En ElTiempo.com del pasado miércoles 28 de noviembre se lee: “El Roacután, droga para tratar el acné, está siendo prescrita en más de medio millón de personas. Dicen que puede causar problemas de salud mental”. Sí, dicen. Porque parece que no hay estudios definitivos. Y, por tanto, yo no me atrevería a afirmar que hay una relación entre el medicamento y la enfermedad mental, pues no quiero exponerme a demandas de las poderosas multinacionales que la comercializan. Pero me siento obligada a divulgar lo que hace años “se dice” del Roacután; uno de los laboratorios que lo produce, por ejemplo, describe así en su página los efectos adversos: “Se han descrito casos de depresión, síntomas psicóticos, y, en raras ocasiones, intentos de suicidio”. Por su parte, el Ministerio de Sanidad, Política Social e Igualdad de España, agencia española de medicamentos y productos sanitarios, señala que, aunque raras veces, “algunos pacientes que están tomando Roacután, o poco tiempo después de haber dejado el tratamiento, pueden sentirse deprimidos, experimentar un empeoramiento de la depresión o desarrollar otros problemas mentales serios”. Sé que algunos diarios, en su momento, plantearon la posibilidad de que el suicidio de dos jóvenes —Liam Grant en 1997 y David Robert en 2005— podría obedecer a que estaban usando Roacután (era la hipótesis de sus padres); que hay sitios de internet donde los pacientes se quejan de toda clase de secuelas del medicamento; que la Food and Drug Administration (FDA) exige advertir de sus graves peligros a los usuarios y que el médico David Graham, de esa institución, solicitó sacarlo del mercado en 2005; y que algunos médicos me han dicho, de modo confidencial, que han visto trastornos psiquiátricos en pacientes tratados con isotretinoina.

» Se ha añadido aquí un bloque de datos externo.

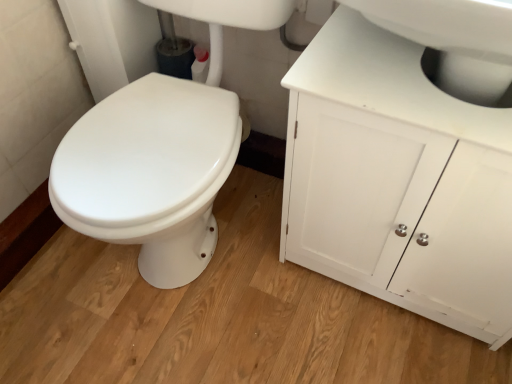 Question: Can you confirm if white matte cabinet at upper right is wider than white glossy sink at upper right?

Choices:
 (A) no
 (B) yes

Answer: (A)

Question: Is white matte cabinet at upper right positioned with its back to white glossy sink at upper right?

Choices:
 (A) yes
 (B) no

Answer: (B)

Question: Considering the relative sizes of white matte cabinet at upper right and white glossy sink at upper right in the image provided, is white matte cabinet at upper right smaller than white glossy sink at upper right?

Choices:
 (A) yes
 (B) no

Answer: (B)

Question: From a real-world perspective, is white matte cabinet at upper right on top of white glossy sink at upper right?

Choices:
 (A) yes
 (B) no

Answer: (B)

Question: Considering the relative positions of white matte cabinet at upper right and white glossy sink at upper right in the image provided, is white matte cabinet at upper right to the left of white glossy sink at upper right from the viewer's perspective?

Choices:
 (A) no
 (B) yes

Answer: (A)

Question: From the image's perspective, does white matte cabinet at upper right appear higher than white glossy sink at upper right?

Choices:
 (A) no
 (B) yes

Answer: (A)

Question: Considering the relative sizes of white glossy sink at upper right and white matte cabinet at upper right in the image provided, is white glossy sink at upper right thinner than white matte cabinet at upper right?

Choices:
 (A) yes
 (B) no

Answer: (B)

Question: From the image's perspective, would you say white glossy sink at upper right is shown under white matte cabinet at upper right?

Choices:
 (A) no
 (B) yes

Answer: (A)

Question: From a real-world perspective, is white glossy sink at upper right beneath white matte cabinet at upper right?

Choices:
 (A) no
 (B) yes

Answer: (A)

Question: Could you tell me if white glossy sink at upper right is turned towards white matte cabinet at upper right?

Choices:
 (A) no
 (B) yes

Answer: (A)

Question: Does white glossy sink at upper right appear on the right side of white matte cabinet at upper right?

Choices:
 (A) yes
 (B) no

Answer: (B)

Question: Can we say white glossy sink at upper right lies outside white matte cabinet at upper right?

Choices:
 (A) yes
 (B) no

Answer: (A)

Question: In the image, is white glossy sink at upper right on the left side or the right side of white matte cabinet at upper right?

Choices:
 (A) right
 (B) left

Answer: (B) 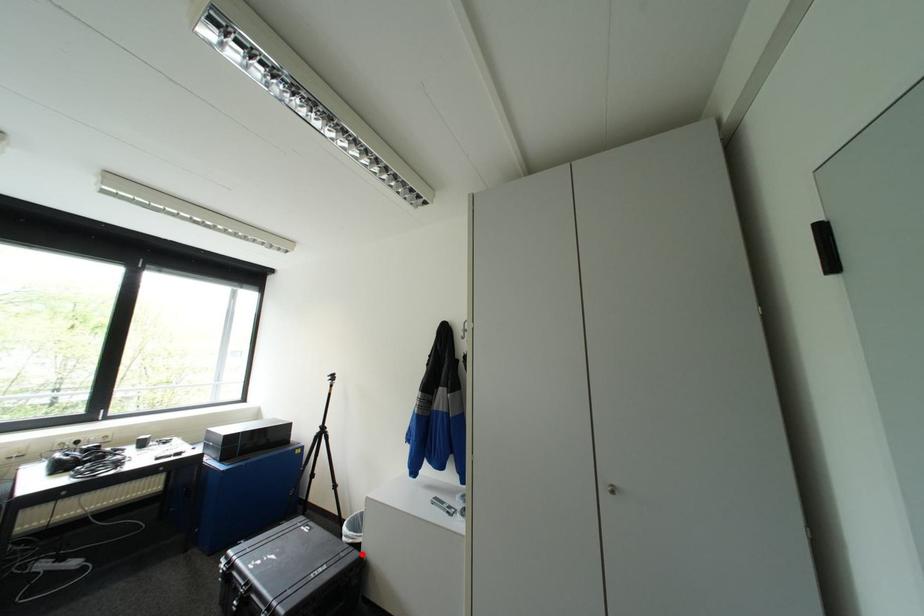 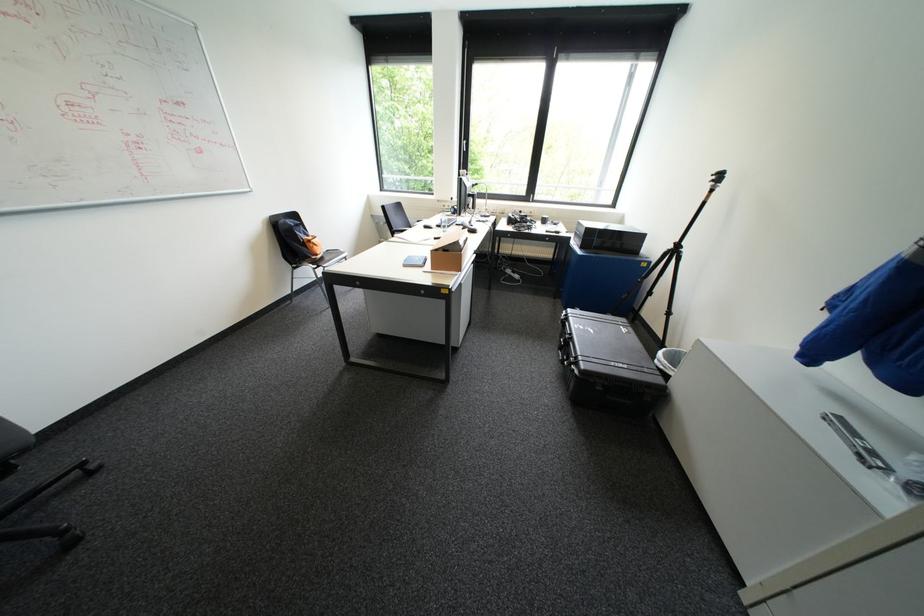 The point at the highlighted location is marked in the first image. Where is the corresponding point in the second image?

(666, 379) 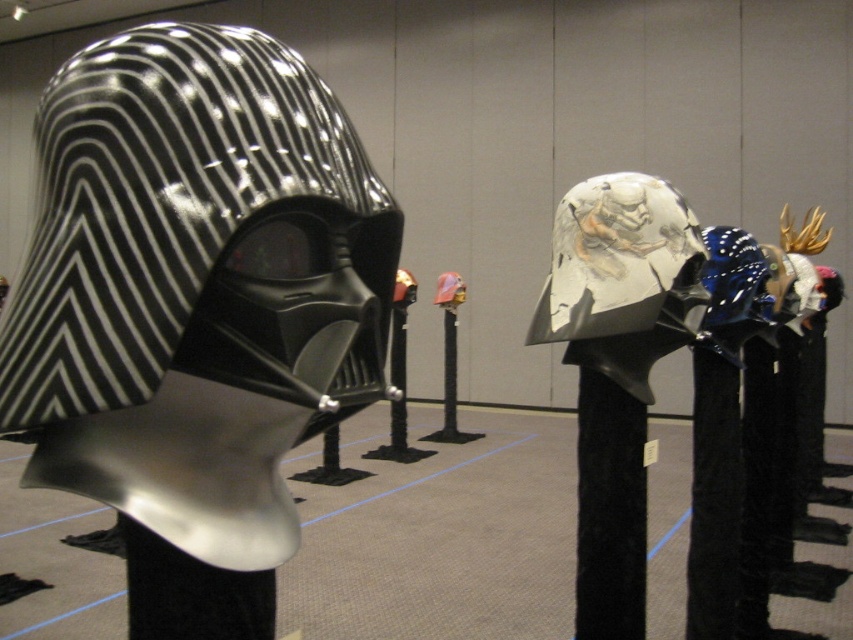 You are an interior designer planning to place a decorative item between the black glossy helmet at left and the black velvet pillar at center. Which object should the item be placed closer to if you want it to fit within the narrower space?

The item should be placed closer to the black velvet pillar at center because it has a narrower width compared to the black glossy helmet at left.

In the scene shown: You are an interior designer planning to place a 18 inch wide decorative item between the black velvet pillar at center and the black velvet post at center. Is there enough space for it?

The distance between the black velvet pillar at center and the black velvet post at center is 21.93 inches. Since the decorative item is 18 inches wide, there is enough space to place it between them. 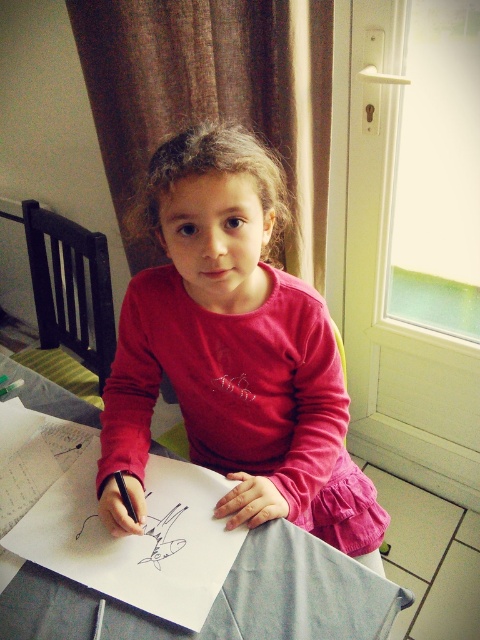 What is located at the point with coordinates (279, 596) in the image?

The point at coordinates (279, 596) indicates the location of the white paper at center.

Based on the photo, you are a photographer trying to capture the girl drawing. You notice a point at coordinates (x=233, y=353) on the image. Based on the scene description, can you determine what object this point is located on?

The point at coordinates (x=233, y=353) is on the pink fabric shirt at center.

You are an art teacher observing the girl drawing. You need to place a new drawing tool between the white paper at center and the black matte pencil at lower left. Based on their positions, where should you place the new tool so it doesn not block the girl s view of her paper?

The white paper at center is in front of the black matte pencil at lower left, so placing the new tool behind the white paper at center but in front of the black matte pencil at lower left would keep it from blocking the girl s view. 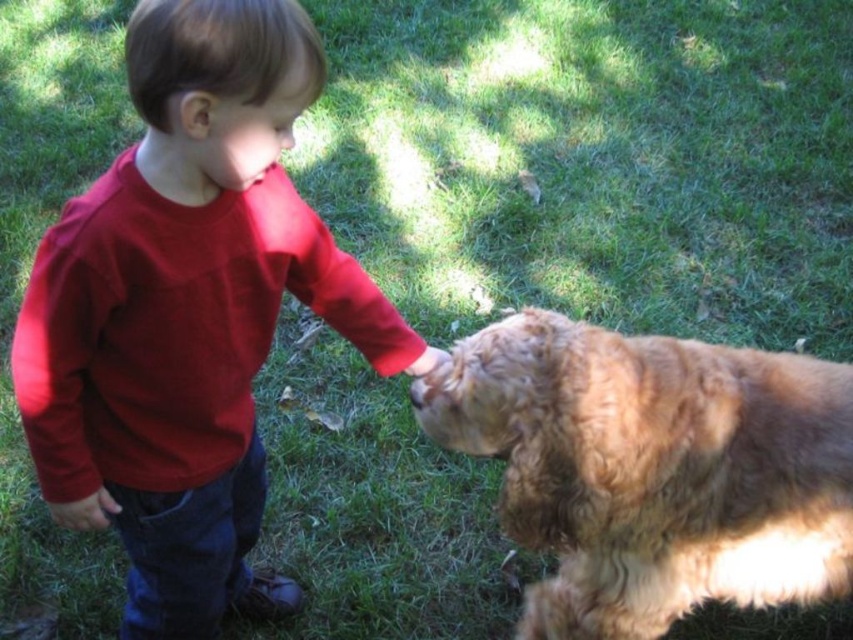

Mi hijo, que sobrellevó su gravísima enfermedad con dignidad y valentía, que luchó durante 10 años por llevar una vida normal aunque su sufrimiento era infinito, que terminó la universidad y fue siempre un buen estudiante y luego un buen maestro, sucumbió finalmente a los horrores de la enfermedad y se quitó la vida mientras hacía una especialización en el exterior. Hoy yo no sabría decir si el Roacután causó la enfermedad, si la potenció porque había una predisposición o si se trató de una casualidad de fechas. Sólo sé que nadie hizo un estudio de antecedentes a la hora de formularle. Y me pregunto: ¿debe venderse un medicamento tan cuestionado? ¿Su comprobada eficacia en erradicar el acné justifica que unos cuantos seres (las excepciones) arruinen su salud y su vida? ¿Están los médicos informando a sus pacientes sobre la gravedad de todos sus riesgos? Si cuento algo tan íntimo y doloroso, apreciado lector, es porque creo que mi testimonio puede servir a muchos.